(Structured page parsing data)
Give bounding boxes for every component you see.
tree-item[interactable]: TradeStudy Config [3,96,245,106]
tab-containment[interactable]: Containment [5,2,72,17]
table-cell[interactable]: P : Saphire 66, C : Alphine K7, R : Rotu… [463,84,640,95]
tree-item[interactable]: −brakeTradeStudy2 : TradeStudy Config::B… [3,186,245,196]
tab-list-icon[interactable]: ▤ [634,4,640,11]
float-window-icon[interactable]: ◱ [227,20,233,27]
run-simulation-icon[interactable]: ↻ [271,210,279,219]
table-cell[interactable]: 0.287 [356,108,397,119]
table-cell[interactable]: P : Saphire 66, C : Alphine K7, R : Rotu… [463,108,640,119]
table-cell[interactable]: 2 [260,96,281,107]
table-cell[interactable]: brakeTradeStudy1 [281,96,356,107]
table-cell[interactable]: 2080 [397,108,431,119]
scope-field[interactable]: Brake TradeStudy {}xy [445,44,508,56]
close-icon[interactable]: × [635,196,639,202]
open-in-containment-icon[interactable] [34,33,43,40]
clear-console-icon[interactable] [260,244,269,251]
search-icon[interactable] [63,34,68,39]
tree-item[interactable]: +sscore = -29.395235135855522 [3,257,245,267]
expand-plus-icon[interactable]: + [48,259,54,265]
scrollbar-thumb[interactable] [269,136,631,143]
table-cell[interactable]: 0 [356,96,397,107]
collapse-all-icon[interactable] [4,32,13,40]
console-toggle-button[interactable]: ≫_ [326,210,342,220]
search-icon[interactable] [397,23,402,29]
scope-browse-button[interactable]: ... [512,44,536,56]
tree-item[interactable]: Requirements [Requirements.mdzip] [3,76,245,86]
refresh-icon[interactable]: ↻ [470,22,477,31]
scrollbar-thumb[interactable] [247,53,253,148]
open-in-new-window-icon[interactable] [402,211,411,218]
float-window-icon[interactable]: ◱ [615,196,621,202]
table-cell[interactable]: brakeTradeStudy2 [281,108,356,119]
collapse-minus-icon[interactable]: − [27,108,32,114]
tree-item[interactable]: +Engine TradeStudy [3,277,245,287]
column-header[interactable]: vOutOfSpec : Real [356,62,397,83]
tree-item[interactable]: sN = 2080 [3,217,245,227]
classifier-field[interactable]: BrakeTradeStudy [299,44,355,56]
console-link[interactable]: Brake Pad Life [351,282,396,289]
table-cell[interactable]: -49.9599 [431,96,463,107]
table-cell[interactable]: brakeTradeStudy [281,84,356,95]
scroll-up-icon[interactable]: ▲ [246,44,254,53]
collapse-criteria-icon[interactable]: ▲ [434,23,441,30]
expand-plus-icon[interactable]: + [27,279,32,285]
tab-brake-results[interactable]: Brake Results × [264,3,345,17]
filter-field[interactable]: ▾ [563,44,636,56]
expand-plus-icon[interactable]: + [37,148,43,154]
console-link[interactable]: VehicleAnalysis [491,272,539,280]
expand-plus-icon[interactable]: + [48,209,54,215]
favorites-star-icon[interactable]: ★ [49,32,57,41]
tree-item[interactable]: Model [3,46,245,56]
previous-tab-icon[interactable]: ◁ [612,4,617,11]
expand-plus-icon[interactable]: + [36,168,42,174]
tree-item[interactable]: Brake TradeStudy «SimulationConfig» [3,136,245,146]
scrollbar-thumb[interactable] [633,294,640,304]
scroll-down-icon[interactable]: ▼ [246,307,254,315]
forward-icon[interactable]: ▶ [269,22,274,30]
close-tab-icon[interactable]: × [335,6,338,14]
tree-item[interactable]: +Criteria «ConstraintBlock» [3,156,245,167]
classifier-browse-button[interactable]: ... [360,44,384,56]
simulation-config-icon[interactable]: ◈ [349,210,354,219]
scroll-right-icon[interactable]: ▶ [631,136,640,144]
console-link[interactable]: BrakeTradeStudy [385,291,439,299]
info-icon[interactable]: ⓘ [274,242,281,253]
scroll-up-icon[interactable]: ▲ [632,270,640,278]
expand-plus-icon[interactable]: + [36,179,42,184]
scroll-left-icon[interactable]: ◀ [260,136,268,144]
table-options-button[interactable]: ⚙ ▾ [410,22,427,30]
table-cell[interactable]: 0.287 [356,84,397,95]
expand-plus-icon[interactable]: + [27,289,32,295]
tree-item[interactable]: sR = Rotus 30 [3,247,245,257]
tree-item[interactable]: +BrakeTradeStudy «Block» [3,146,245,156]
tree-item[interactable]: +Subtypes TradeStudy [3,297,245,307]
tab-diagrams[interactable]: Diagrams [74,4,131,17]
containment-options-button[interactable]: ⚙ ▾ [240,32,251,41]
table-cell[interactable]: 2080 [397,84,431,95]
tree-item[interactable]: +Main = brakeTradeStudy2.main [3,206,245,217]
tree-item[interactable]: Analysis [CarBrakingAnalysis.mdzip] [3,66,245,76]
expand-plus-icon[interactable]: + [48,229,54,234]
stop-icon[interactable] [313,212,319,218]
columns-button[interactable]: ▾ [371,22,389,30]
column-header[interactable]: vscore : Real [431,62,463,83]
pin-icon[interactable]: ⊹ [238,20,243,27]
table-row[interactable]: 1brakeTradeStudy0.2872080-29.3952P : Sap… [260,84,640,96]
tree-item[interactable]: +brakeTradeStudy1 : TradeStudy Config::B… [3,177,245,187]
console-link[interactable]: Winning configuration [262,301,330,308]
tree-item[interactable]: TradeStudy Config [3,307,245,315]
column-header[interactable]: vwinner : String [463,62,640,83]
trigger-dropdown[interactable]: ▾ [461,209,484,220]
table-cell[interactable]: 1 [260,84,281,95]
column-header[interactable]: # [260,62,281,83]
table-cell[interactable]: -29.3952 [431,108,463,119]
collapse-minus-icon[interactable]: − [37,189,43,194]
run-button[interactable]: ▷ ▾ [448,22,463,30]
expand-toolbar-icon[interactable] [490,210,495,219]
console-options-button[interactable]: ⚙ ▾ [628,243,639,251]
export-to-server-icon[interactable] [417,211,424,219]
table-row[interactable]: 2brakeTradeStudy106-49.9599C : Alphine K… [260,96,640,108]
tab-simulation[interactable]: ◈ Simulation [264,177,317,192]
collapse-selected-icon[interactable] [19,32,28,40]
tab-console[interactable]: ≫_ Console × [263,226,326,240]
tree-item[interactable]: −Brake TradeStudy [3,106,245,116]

Task prompt: Copy every entry above word for word.

Result below:
Give bounding boxes for every component you see.
tree-item[interactable]: TradeStudy Config [3,96,245,106]
tab-containment[interactable]: Containment [5,2,72,17]
table-cell[interactable]: P : Saphire 66, C : Alphine K7, R : Rotu… [463,84,640,95]
tree-item[interactable]: −brakeTradeStudy2 : TradeStudy Config::B… [3,186,245,196]
tab-list-icon[interactable]: ▤ [634,4,640,11]
float-window-icon[interactable]: ◱ [227,20,233,27]
run-simulation-icon[interactable]: ↻ [271,210,279,219]
table-cell[interactable]: 0.287 [356,108,397,119]
table-cell[interactable]: P : Saphire 66, C : Alphine K7, R : Rotu… [463,108,640,119]
table-cell[interactable]: 2 [260,96,281,107]
table-cell[interactable]: brakeTradeStudy1 [281,96,356,107]
table-cell[interactable]: 2080 [397,108,431,119]
scope-field[interactable]: Brake TradeStudy {}xy [445,44,508,56]
close-icon[interactable]: × [635,196,639,202]
open-in-containment-icon[interactable] [34,33,43,40]
clear-console-icon[interactable] [260,244,269,251]
search-icon[interactable] [63,34,68,39]
tree-item[interactable]: +sscore = -29.395235135855522 [3,257,245,267]
expand-plus-icon[interactable]: + [48,259,54,265]
scrollbar-thumb[interactable] [269,136,631,143]
table-cell[interactable]: 0 [356,96,397,107]
collapse-all-icon[interactable] [4,32,13,40]
console-toggle-button[interactable]: ≫_ [326,210,342,220]
search-icon[interactable] [397,23,402,29]
scope-browse-button[interactable]: ... [512,44,536,56]
tree-item[interactable]: Requirements [Requirements.mdzip] [3,76,245,86]
refresh-icon[interactable]: ↻ [470,22,477,31]
scrollbar-thumb[interactable] [247,53,253,148]
open-in-new-window-icon[interactable] [402,211,411,218]
float-window-icon[interactable]: ◱ [615,196,621,202]
table-cell[interactable]: brakeTradeStudy2 [281,108,356,119]
collapse-minus-icon[interactable]: − [27,108,32,114]
tree-item[interactable]: +Engine TradeStudy [3,277,245,287]
column-header[interactable]: vOutOfSpec : Real [356,62,397,83]
tree-item[interactable]: sN = 2080 [3,217,245,227]
classifier-field[interactable]: BrakeTradeStudy [299,44,355,56]
console-link[interactable]: Brake Pad Life [351,282,396,289]
table-cell[interactable]: -49.9599 [431,96,463,107]
table-cell[interactable]: brakeTradeStudy [281,84,356,95]
scroll-up-icon[interactable]: ▲ [246,44,254,53]
collapse-criteria-icon[interactable]: ▲ [434,23,441,30]
expand-plus-icon[interactable]: + [27,279,32,285]
tab-brake-results[interactable]: Brake Results × [264,3,345,17]
filter-field[interactable]: ▾ [563,44,636,56]
expand-plus-icon[interactable]: + [37,148,43,154]
console-link[interactable]: VehicleAnalysis [491,272,539,280]
expand-plus-icon[interactable]: + [48,209,54,215]
favorites-star-icon[interactable]: ★ [49,32,57,41]
tree-item[interactable]: Model [3,46,245,56]
previous-tab-icon[interactable]: ◁ [612,4,617,11]
expand-plus-icon[interactable]: + [36,168,42,174]
tree-item[interactable]: Brake TradeStudy «SimulationConfig» [3,136,245,146]
scrollbar-thumb[interactable] [633,294,640,304]
scroll-down-icon[interactable]: ▼ [246,307,254,315]
forward-icon[interactable]: ▶ [269,22,274,30]
close-tab-icon[interactable]: × [335,6,338,14]
tree-item[interactable]: +Criteria «ConstraintBlock» [3,156,245,167]
classifier-browse-button[interactable]: ... [360,44,384,56]
simulation-config-icon[interactable]: ◈ [349,210,354,219]
scroll-right-icon[interactable]: ▶ [631,136,640,144]
console-link[interactable]: BrakeTradeStudy [385,291,439,299]
info-icon[interactable]: ⓘ [274,242,281,253]
scroll-up-icon[interactable]: ▲ [632,270,640,278]
expand-plus-icon[interactable]: + [36,179,42,184]
scroll-left-icon[interactable]: ◀ [260,136,268,144]
table-options-button[interactable]: ⚙ ▾ [410,22,427,30]
table-cell[interactable]: 0.287 [356,84,397,95]
expand-plus-icon[interactable]: + [27,289,32,295]
tree-item[interactable]: sR = Rotus 30 [3,247,245,257]
tree-item[interactable]: +BrakeTradeStudy «Block» [3,146,245,156]
tree-item[interactable]: +Subtypes TradeStudy [3,297,245,307]
tab-diagrams[interactable]: Diagrams [74,4,131,17]
containment-options-button[interactable]: ⚙ ▾ [240,32,251,41]
table-cell[interactable]: 2080 [397,84,431,95]
tree-item[interactable]: +Main = brakeTradeStudy2.main [3,206,245,217]
tree-item[interactable]: Analysis [CarBrakingAnalysis.mdzip] [3,66,245,76]
expand-plus-icon[interactable]: + [48,229,54,234]
stop-icon[interactable] [313,212,319,218]
columns-button[interactable]: ▾ [371,22,389,30]
column-header[interactable]: vscore : Real [431,62,463,83]
pin-icon[interactable]: ⊹ [238,20,243,27]
table-row[interactable]: 1brakeTradeStudy0.2872080-29.3952P : Sap… [260,84,640,96]
tree-item[interactable]: +brakeTradeStudy1 : TradeStudy Config::B… [3,177,245,187]
console-link[interactable]: Winning configuration [262,301,330,308]
tree-item[interactable]: TradeStudy Config [3,307,245,315]
column-header[interactable]: vwinner : String [463,62,640,83]
trigger-dropdown[interactable]: ▾ [461,209,484,220]
table-cell[interactable]: 1 [260,84,281,95]
column-header[interactable]: # [260,62,281,83]
table-cell[interactable]: -29.3952 [431,108,463,119]
collapse-minus-icon[interactable]: − [37,189,43,194]
run-button[interactable]: ▷ ▾ [448,22,463,30]
expand-toolbar-icon[interactable] [490,210,495,219]
console-options-button[interactable]: ⚙ ▾ [628,243,639,251]
export-to-server-icon[interactable] [417,211,424,219]
table-row[interactable]: 2brakeTradeStudy106-49.9599C : Alphine K… [260,96,640,108]
tab-simulation[interactable]: ◈ Simulation [264,177,317,192]
collapse-selected-icon[interactable] [19,32,28,40]
tab-console[interactable]: ≫_ Console × [263,226,326,240]
tree-item[interactable]: −Brake TradeStudy [3,106,245,116]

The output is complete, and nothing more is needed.